The net impact on Iran is what is important to evaluate, said Gal Luft, head of the Institute for the Analysis of Global Security in Washington.

"If you look at each piece of legislation or sanction separately you'd say that it's not that great or not that perfect, but if you zoom out and look at the entire global effort its the first time you feel the international community is tightening the noose over this," Luft said.

BANKING MEASURES

The Obama administration is still determining how aggressively to implement the tough new banking sanctions enacted last year, measures cosponsored by Menendez and Republican Senator Mark Kirk.

Kirk had been working on a sanctions measure that would make it harder for Iranian banks to use SWIFT, the Society for Worldwide Interbank Financial Telecommunication, a Belgian cooperative that provides an electronic platform for banking transactions.

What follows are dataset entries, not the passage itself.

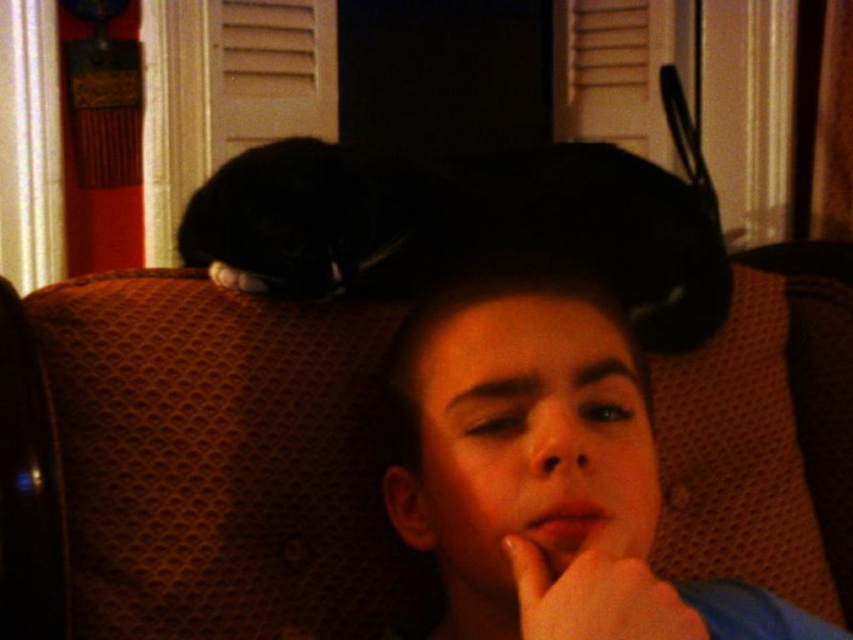 Is black fur cat at upper center wider than matte skin hand at lower center?

Yes.

The width and height of the screenshot is (853, 640). Find the location of `black fur cat at upper center`. black fur cat at upper center is located at coordinates (465, 227).

The image size is (853, 640). What do you see at coordinates (465, 227) in the screenshot?
I see `black fur cat at upper center` at bounding box center [465, 227].

This screenshot has height=640, width=853. I want to click on black fur cat at upper center, so click(x=465, y=227).

Which is above, smooth skin face at center or matte skin hand at lower center?

smooth skin face at center is higher up.

Is smooth skin face at center to the left of matte skin hand at lower center from the viewer's perspective?

Yes, smooth skin face at center is to the left of matte skin hand at lower center.

Is point (451, 547) farther from viewer compared to point (531, 595)?

Yes, point (451, 547) is farther from viewer.

Find the location of a particular element. Image resolution: width=853 pixels, height=640 pixels. smooth skin face at center is located at coordinates (527, 465).

Does smooth skin face at center have a lesser width compared to black fur cat at upper center?

Yes.

Which is below, smooth skin face at center or black fur cat at upper center?

Positioned lower is smooth skin face at center.

Does point (488, 298) come farther from viewer compared to point (416, 227)?

No.

Where is `smooth skin face at center`? The width and height of the screenshot is (853, 640). smooth skin face at center is located at coordinates (527, 465). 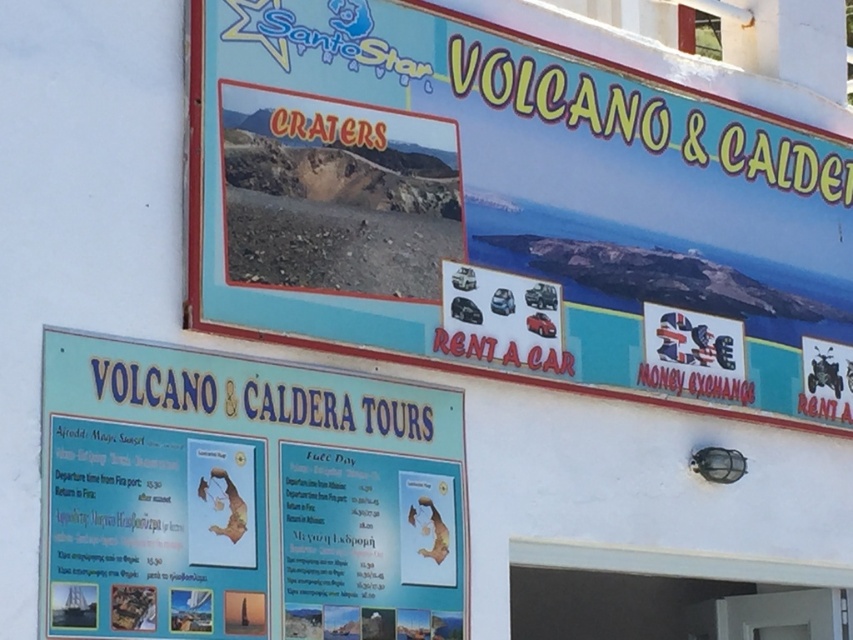 Does blue plastic signboard at upper center lie in front of blue paperboard sign at lower center?

No, blue plastic signboard at upper center is further to the viewer.

Consider the image. Which is more to the left, blue plastic signboard at upper center or blue paperboard sign at lower center?

From the viewer's perspective, blue paperboard sign at lower center appears more on the left side.

What are the coordinates of `blue plastic signboard at upper center` in the screenshot? It's located at (517, 211).

Identify the location of blue plastic signboard at upper center. (517, 211). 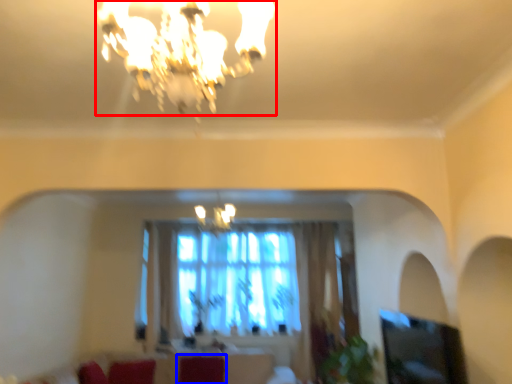 Question: Among these objects, which one is farthest to the camera, lamp (highlighted by a red box) or swivel chair (highlighted by a blue box)?

Choices:
 (A) lamp
 (B) swivel chair

Answer: (B) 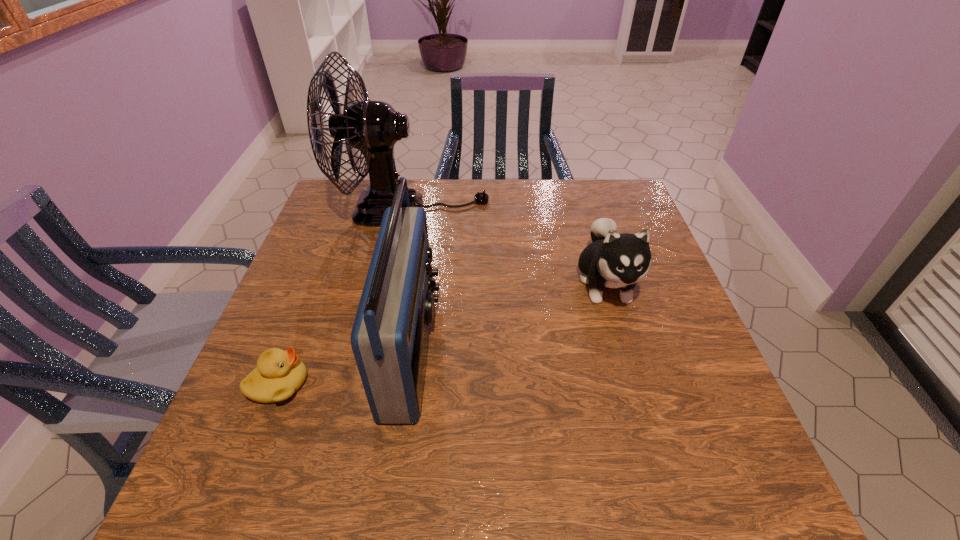 The width and height of the screenshot is (960, 540). What are the coordinates of `object that is at the far edge` in the screenshot? It's located at (373, 127).

You are a GUI agent. You are given a task and a screenshot of the screen. Output one action in this format:
    pyautogui.click(x=<x>, y=<y>)
    Task: Click on the fan present at the left edge
    The width and height of the screenshot is (960, 540).
    Given the screenshot: What is the action you would take?
    pyautogui.click(x=373, y=127)

I want to click on duckling that is positioned at the left edge, so click(x=279, y=374).

Identify the location of object that is positioned at the right edge. This screenshot has height=540, width=960. (613, 260).

Find the location of a particular element. The height and width of the screenshot is (540, 960). object that is positioned at the far left corner is located at coordinates (373, 127).

Locate an element on the screen. Image resolution: width=960 pixels, height=540 pixels. vacant area at the far edge of the desktop is located at coordinates (508, 190).

At what (x,y) coordinates should I click in order to perform the action: click on vacant space at the near edge. Please return your answer as a coordinate pair (x, y). The image size is (960, 540). Looking at the image, I should click on (562, 484).

This screenshot has width=960, height=540. What are the coordinates of `vacant space at the left edge of the desktop` in the screenshot? It's located at (296, 264).

You are a GUI agent. You are given a task and a screenshot of the screen. Output one action in this format:
    pyautogui.click(x=<x>, y=<y>)
    Task: Click on the blank space at the right edge of the desktop
    This screenshot has height=540, width=960.
    Given the screenshot: What is the action you would take?
    click(x=639, y=336)

Locate an element on the screen. free space at the far right corner is located at coordinates (625, 191).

But Kirk suffered a stroke in December and is recovering from surgery. A Senate aide, who spoke to Reuters on the basis he not be identified by name, said he expected another senator would propose Kirk's amendment dealing with SWIFT.

"It behooves the people who run the architecture to say, 'You can't have access to it,'" the aide said.

SWIFT, overseen by a group of 10 major central banks, is a "neutral and apolitical" organization that complies with all sanctions laws, a spokeswoman said in a statement.

SYRIAN SANCTIONS IN PLAY

Other amendments will introduce sanctions on Syria, including penalties for individuals identified for human rights violations, and on companies that sell technology and weapons to Syria, two Senate aides said.

More than 5,000 people have been killed in a brutal crackdown on protesters in Syria, according to the United Nations.

Senators Kirsten Gillibrand and Charles Schumer introduced a Syrian sanctions package in January.

Another measure aimed at banning ships that have recently visited Iran from US ports is unlikely to be introduced at the Senate Banking Committee, but may come into play during a later stage of the legislative process, a Senate aide said.

Much will depend on how aggressively the Obama administration implements the banking sanctions, the aide said.

The House passed two bills on Dec 14 that give the administration less flexibility in how it rolls out sanctions than the new Senate Banking package.

"If there's a sense the administration is really putting its full weight behind sanctions implementation, that may undercut some of the momentum behind efforts to take away waivers," the Senate aide said.